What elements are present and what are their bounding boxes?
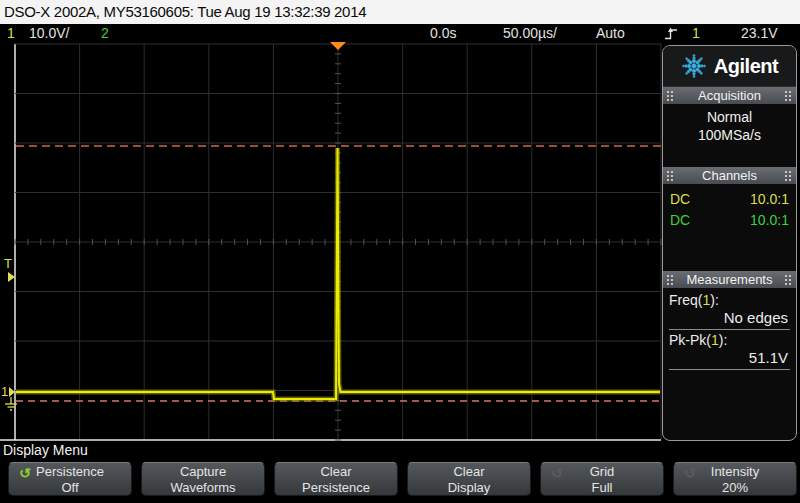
cycle-icon: ↺ [19,465,31,481]
device-id-text: DSO-X 2002A, MY53160605: Tue Aug 19 13:3… [4,3,366,20]
grip-icon [666,274,675,285]
brand-block: Agilent [663,46,796,87]
grip-icon [784,274,793,285]
trigger-mode: Auto [596,24,625,42]
acquisition-info: Normal 100MSa/s [663,104,796,167]
brand-name: Agilent [714,55,778,78]
rising-edge-icon [664,26,679,45]
oscilloscope-screen: DSO-X 2002A, MY53160605: Tue Aug 19 13:3… [0,0,800,503]
meas-label: Pk-Pk( [669,332,711,348]
meas-value: No edges [669,309,790,327]
svg-text:1: 1 [1,384,8,399]
measurements-header: Measurements [663,271,796,288]
meas-label: Freq( [669,292,702,308]
graticule-grid [0,44,661,440]
agilent-starburst-icon [681,53,707,79]
softkey-menu: Display Menu ↺ Persistence Off Capture W… [0,442,800,503]
ch2-coupling: DC [670,210,690,231]
ch1-coupling: DC [670,189,690,210]
channel-row: DC 10.0:1 [670,210,789,231]
trigger-level-marker: T [4,256,15,282]
menu-title: Display Menu [3,442,88,459]
waveform-display: 1 T [0,42,662,442]
ch2-probe: 10.0:1 [750,210,789,231]
meas-source: 1 [711,332,719,348]
cycle-icon: ↺ [684,465,696,481]
sample-rate: 100MSa/s [663,126,796,144]
ch1-trace [16,148,660,399]
channels-info: DC 10.0:1 DC 10.0:1 [663,184,796,271]
measurements-info: Freq(1): No edges Pk-Pk(1): 51.1V [663,288,796,370]
acquisition-header: Acquisition [663,87,796,104]
status-bar: 1 10.0V/ 2 0.0s 50.00µs/ Auto 1 23.1V [0,24,800,43]
title-bar: DSO-X 2002A, MY53160605: Tue Aug 19 13:3… [0,0,800,24]
trigger-position-marker [330,42,346,50]
measurement-freq: Freq(1): No edges [669,292,790,330]
grip-icon [666,90,675,101]
trigger-level: 23.1V [741,24,778,42]
channels-header: Channels [663,167,796,184]
ch2-number: 2 [101,24,109,42]
channel-row: DC 10.0:1 [670,189,789,210]
acquisition-mode: Normal [663,108,796,126]
ch1-number: 1 [7,24,15,42]
clear-display-button[interactable]: Clear Display [407,462,531,496]
trigger-source: 1 [692,24,700,42]
info-sidebar: Agilent Acquisition Normal 100MSa/s Chan… [662,45,797,441]
cycle-icon: ↺ [551,465,563,481]
meas-label-suffix: ): [719,332,728,348]
time-offset: 0.0s [430,24,456,42]
grip-icon [784,90,793,101]
capture-waveforms-button[interactable]: Capture Waveforms [141,462,265,496]
grid-button[interactable]: ↺ Grid Full [540,462,664,496]
ch1-probe: 10.0:1 [750,189,789,210]
measurement-pkpk: Pk-Pk(1): 51.1V [669,332,790,370]
channels-title: Channels [702,168,757,183]
meas-value: 51.1V [669,349,790,367]
grip-icon [784,170,793,181]
measurements-title: Measurements [687,272,773,287]
intensity-button[interactable]: ↺ Intensity 20% [673,462,797,496]
ch1-scale: 10.0V/ [29,24,69,42]
time-scale: 50.00µs/ [503,24,557,42]
persistence-button[interactable]: ↺ Persistence Off [8,462,132,496]
svg-text:T: T [4,256,12,271]
grip-icon [666,170,675,181]
clear-persistence-button[interactable]: Clear Persistence [274,462,398,496]
acquisition-title: Acquisition [698,88,761,103]
meas-label-suffix: ): [710,292,719,308]
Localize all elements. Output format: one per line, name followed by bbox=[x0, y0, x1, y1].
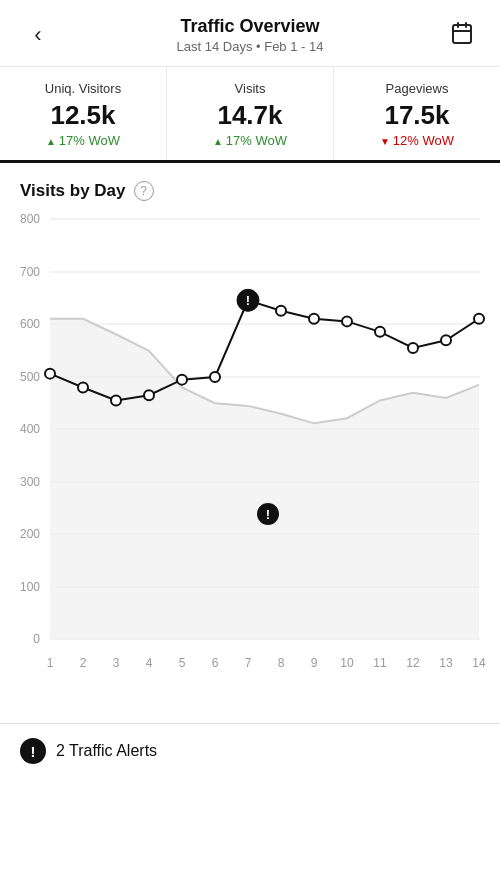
svg-text:100: 100 bbox=[20, 580, 40, 594]
stat-wow-0: 17% WoW bbox=[10, 133, 156, 148]
alerts-icon: ! bbox=[20, 738, 46, 764]
svg-text:!: ! bbox=[266, 507, 270, 522]
stat-uniq-visitors[interactable]: Uniq. Visitors 12.5k 17% WoW bbox=[0, 67, 167, 160]
stat-wow-text-0: 17% WoW bbox=[59, 133, 120, 148]
header-center: Traffic Overview Last 14 Days • Feb 1 - … bbox=[56, 16, 444, 54]
data-dot-3 bbox=[111, 395, 121, 405]
data-dot-6 bbox=[210, 372, 220, 382]
svg-rect-0 bbox=[453, 25, 471, 43]
data-dot-1 bbox=[45, 369, 55, 379]
svg-text:200: 200 bbox=[20, 527, 40, 541]
alerts-label: 2 Traffic Alerts bbox=[56, 742, 157, 760]
visits-chart: .grid-line { stroke: #e5e5e5; stroke-wid… bbox=[10, 209, 490, 699]
alerts-bar[interactable]: ! 2 Traffic Alerts bbox=[0, 723, 500, 778]
section-title-row: Visits by Day ? bbox=[0, 163, 500, 209]
back-button[interactable]: ‹ bbox=[20, 22, 56, 48]
svg-text:9: 9 bbox=[311, 656, 318, 670]
stat-pageviews[interactable]: Pageviews 17.5k 12% WoW bbox=[334, 67, 500, 160]
data-dot-9 bbox=[309, 314, 319, 324]
svg-text:600: 600 bbox=[20, 317, 40, 331]
stat-wow-1: 17% WoW bbox=[177, 133, 323, 148]
svg-text:6: 6 bbox=[212, 656, 219, 670]
svg-text:10: 10 bbox=[340, 656, 354, 670]
svg-text:8: 8 bbox=[278, 656, 285, 670]
svg-text:2: 2 bbox=[80, 656, 87, 670]
stat-visits[interactable]: Visits 14.7k 17% WoW bbox=[167, 67, 334, 160]
alert-exclamation: ! bbox=[31, 743, 36, 760]
arrow-up-icon-0 bbox=[46, 133, 56, 148]
data-dot-10 bbox=[342, 316, 352, 326]
svg-text:5: 5 bbox=[179, 656, 186, 670]
chart-container: .grid-line { stroke: #e5e5e5; stroke-wid… bbox=[0, 209, 500, 713]
data-dot-2 bbox=[78, 383, 88, 393]
svg-text:400: 400 bbox=[20, 422, 40, 436]
svg-text:!: ! bbox=[246, 293, 250, 308]
svg-text:0: 0 bbox=[33, 632, 40, 646]
stat-wow-text-2: 12% WoW bbox=[393, 133, 454, 148]
data-dot-4 bbox=[144, 390, 154, 400]
data-dot-11 bbox=[375, 327, 385, 337]
stat-value-1: 14.7k bbox=[177, 100, 323, 131]
svg-text:1: 1 bbox=[47, 656, 54, 670]
help-icon[interactable]: ? bbox=[134, 181, 154, 201]
stat-label-0: Uniq. Visitors bbox=[10, 81, 156, 96]
svg-text:12: 12 bbox=[406, 656, 420, 670]
svg-text:14: 14 bbox=[472, 656, 486, 670]
stat-value-2: 17.5k bbox=[344, 100, 490, 131]
header-subtitle: Last 14 Days • Feb 1 - 14 bbox=[56, 39, 444, 54]
arrow-up-icon-1 bbox=[213, 133, 223, 148]
svg-text:4: 4 bbox=[146, 656, 153, 670]
data-dot-8 bbox=[276, 306, 286, 316]
svg-text:700: 700 bbox=[20, 265, 40, 279]
data-dot-5 bbox=[177, 375, 187, 385]
header: ‹ Traffic Overview Last 14 Days • Feb 1 … bbox=[0, 0, 500, 67]
page-title: Traffic Overview bbox=[56, 16, 444, 37]
svg-text:500: 500 bbox=[20, 370, 40, 384]
stat-value-0: 12.5k bbox=[10, 100, 156, 131]
visits-by-day-title: Visits by Day bbox=[20, 181, 126, 201]
svg-marker-36 bbox=[50, 319, 479, 639]
stats-row: Uniq. Visitors 12.5k 17% WoW Visits 14.7… bbox=[0, 67, 500, 163]
svg-text:300: 300 bbox=[20, 475, 40, 489]
arrow-down-icon-2 bbox=[380, 133, 390, 148]
data-dot-14 bbox=[474, 314, 484, 324]
stat-label-2: Pageviews bbox=[344, 81, 490, 96]
stat-label-1: Visits bbox=[177, 81, 323, 96]
calendar-button[interactable] bbox=[444, 21, 480, 50]
stat-wow-2: 12% WoW bbox=[344, 133, 490, 148]
svg-text:800: 800 bbox=[20, 212, 40, 226]
stat-wow-text-1: 17% WoW bbox=[226, 133, 287, 148]
data-dot-13 bbox=[441, 335, 451, 345]
svg-text:3: 3 bbox=[113, 656, 120, 670]
svg-text:13: 13 bbox=[439, 656, 453, 670]
data-dot-12 bbox=[408, 343, 418, 353]
svg-text:7: 7 bbox=[245, 656, 252, 670]
svg-text:11: 11 bbox=[373, 656, 387, 670]
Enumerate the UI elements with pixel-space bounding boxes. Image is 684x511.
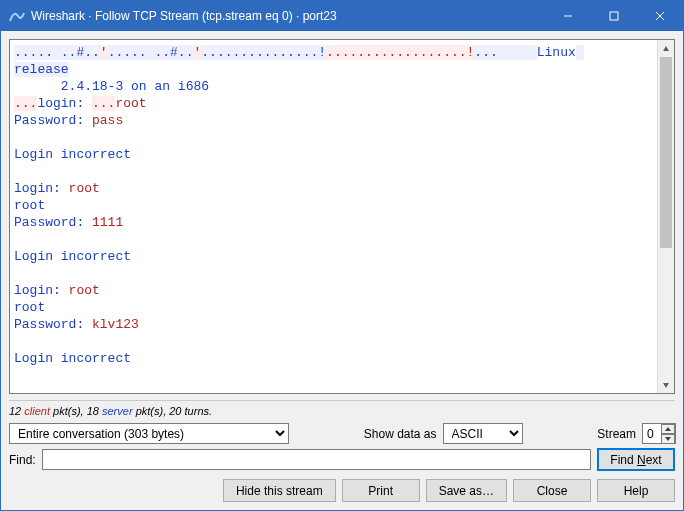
stream-down-button[interactable] bbox=[661, 434, 675, 444]
client-bytes: ... bbox=[92, 96, 115, 111]
client-bytes: root bbox=[115, 96, 146, 111]
server-bytes: ... bbox=[474, 45, 536, 60]
save-as-button[interactable]: Save as… bbox=[426, 479, 507, 502]
client-bytes: klv123 bbox=[92, 317, 139, 332]
client-bytes: pass bbox=[92, 113, 123, 128]
stream-content[interactable]: ..... ..#..'..... ..#..'...............!… bbox=[10, 40, 657, 393]
separator bbox=[9, 400, 675, 401]
svg-marker-7 bbox=[665, 437, 671, 441]
server-bytes bbox=[576, 45, 584, 60]
window-buttons bbox=[545, 1, 683, 31]
svg-marker-4 bbox=[663, 46, 669, 51]
print-button[interactable]: Print bbox=[342, 479, 420, 502]
server-word: server bbox=[102, 405, 133, 417]
close-button[interactable] bbox=[637, 1, 683, 31]
show-as-label: Show data as bbox=[364, 427, 437, 441]
maximize-button[interactable] bbox=[591, 1, 637, 31]
server-bytes: release bbox=[14, 62, 69, 77]
client-bytes: 1111 bbox=[92, 215, 123, 230]
scroll-thumb[interactable] bbox=[660, 57, 672, 248]
wireshark-icon bbox=[9, 8, 25, 24]
client-bytes: ..................! bbox=[326, 45, 474, 60]
find-next-pre: Find bbox=[610, 453, 637, 467]
status-line: 12 client pkt(s), 18 server pkt(s), 20 t… bbox=[9, 403, 675, 421]
close-dialog-button[interactable]: Close bbox=[513, 479, 591, 502]
client-bytes: root bbox=[69, 181, 100, 196]
client-area: ..... ..#..'..... ..#..'...............!… bbox=[1, 31, 683, 510]
server-bytes: ...............! bbox=[201, 45, 326, 60]
stream-up-button[interactable] bbox=[661, 424, 675, 434]
titlebar: Wireshark · Follow TCP Stream (tcp.strea… bbox=[1, 1, 683, 31]
svg-rect-1 bbox=[610, 12, 618, 20]
find-input[interactable] bbox=[42, 449, 591, 470]
server-pkts-count: 18 bbox=[87, 405, 99, 417]
scroll-down-button[interactable] bbox=[658, 376, 674, 393]
stream-spinner[interactable] bbox=[642, 423, 675, 444]
find-label: Find: bbox=[9, 453, 36, 467]
client-bytes: ' bbox=[100, 45, 108, 60]
server-bytes: root Password: bbox=[14, 198, 92, 230]
status-tail: turns. bbox=[185, 405, 213, 417]
status-mid2: pkt(s), bbox=[136, 405, 170, 417]
hide-stream-button[interactable]: Hide this stream bbox=[223, 479, 336, 502]
options-row: Entire conversation (303 bytes) Show dat… bbox=[9, 421, 675, 446]
help-button[interactable]: Help bbox=[597, 479, 675, 502]
client-bytes: root bbox=[69, 283, 100, 298]
scroll-track[interactable] bbox=[658, 57, 674, 376]
show-as-select[interactable]: ASCII bbox=[443, 423, 523, 444]
find-next-rest: ext bbox=[646, 453, 662, 467]
turns-count: 20 bbox=[169, 405, 181, 417]
bottom-button-row: Hide this stream Print Save as… Close He… bbox=[9, 473, 675, 502]
server-bytes: root Password: bbox=[14, 300, 92, 332]
conversation-select[interactable]: Entire conversation (303 bytes) bbox=[9, 423, 289, 444]
client-word: client bbox=[24, 405, 50, 417]
server-bytes: login: bbox=[37, 96, 92, 111]
svg-marker-5 bbox=[663, 383, 669, 388]
stream-box: ..... ..#..'..... ..#..'...............!… bbox=[9, 39, 675, 394]
find-next-accel: N bbox=[637, 453, 646, 467]
minimize-button[interactable] bbox=[545, 1, 591, 31]
find-row: Find: Find Next bbox=[9, 446, 675, 473]
wireshark-window: Wireshark · Follow TCP Stream (tcp.strea… bbox=[0, 0, 684, 511]
scrollbar[interactable] bbox=[657, 40, 674, 393]
server-bytes: 2.4.18-3 on an i686 bbox=[14, 79, 209, 94]
find-next-button[interactable]: Find Next bbox=[597, 448, 675, 471]
server-bytes: Login incorrect bbox=[14, 351, 131, 366]
server-bytes: ..... ..#.. bbox=[14, 45, 100, 60]
stream-label: Stream bbox=[597, 427, 636, 441]
client-bytes: ... bbox=[14, 96, 37, 111]
server-bytes: Password: bbox=[14, 113, 92, 128]
server-bytes: ..... ..#.. bbox=[108, 45, 194, 60]
window-title: Wireshark · Follow TCP Stream (tcp.strea… bbox=[31, 9, 545, 23]
status-mid1: pkt(s), bbox=[53, 405, 87, 417]
server-bytes: Linux bbox=[537, 45, 576, 60]
client-pkts-count: 12 bbox=[9, 405, 21, 417]
scroll-up-button[interactable] bbox=[658, 40, 674, 57]
svg-marker-6 bbox=[665, 427, 671, 431]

*-*-*

● Directions
Please return all lines from the records that hold the word "status".

● Response area
status-bar: 1 10.0V/ 2 0.0s 50.00µs/ Auto 1 23.1V [0,24,800,43]
status-line: 12 client pkt(s), 18 server pkt(s), 20 t… bbox=[9, 403, 675, 421]
status-tail: turns. bbox=[185, 405, 213, 417]
status-mid2: pkt(s), bbox=[136, 405, 170, 417]
status-mid1: pkt(s), bbox=[53, 405, 87, 417]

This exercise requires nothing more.